Look through the listing below and write out exactly the lines from the line with "structuur van plexus phrenicus" to the line with "structuur van renale tak van nervus vag", both included, and no others.

***** Dataset entries *****

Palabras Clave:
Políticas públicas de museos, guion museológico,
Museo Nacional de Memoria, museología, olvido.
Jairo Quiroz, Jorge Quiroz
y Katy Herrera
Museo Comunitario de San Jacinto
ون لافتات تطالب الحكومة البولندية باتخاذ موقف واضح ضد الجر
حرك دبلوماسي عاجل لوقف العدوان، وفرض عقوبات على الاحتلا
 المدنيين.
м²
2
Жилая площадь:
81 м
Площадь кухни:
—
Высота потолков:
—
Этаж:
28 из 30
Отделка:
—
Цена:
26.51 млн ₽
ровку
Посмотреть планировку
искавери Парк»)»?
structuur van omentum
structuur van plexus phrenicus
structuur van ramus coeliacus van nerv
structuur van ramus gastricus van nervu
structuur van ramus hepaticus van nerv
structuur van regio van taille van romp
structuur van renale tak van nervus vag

*****
***** Dataset entries *****

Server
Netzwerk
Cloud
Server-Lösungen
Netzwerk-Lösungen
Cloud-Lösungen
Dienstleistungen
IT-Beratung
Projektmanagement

*****

*Response for this exercise:*
structuur van plexus phrenicus
structuur van ramus coeliacus van nerv
structuur van ramus gastricus van nervu
structuur van ramus hepaticus van nerv
structuur van regio van taille van romp
structuur van renale tak van nervus vag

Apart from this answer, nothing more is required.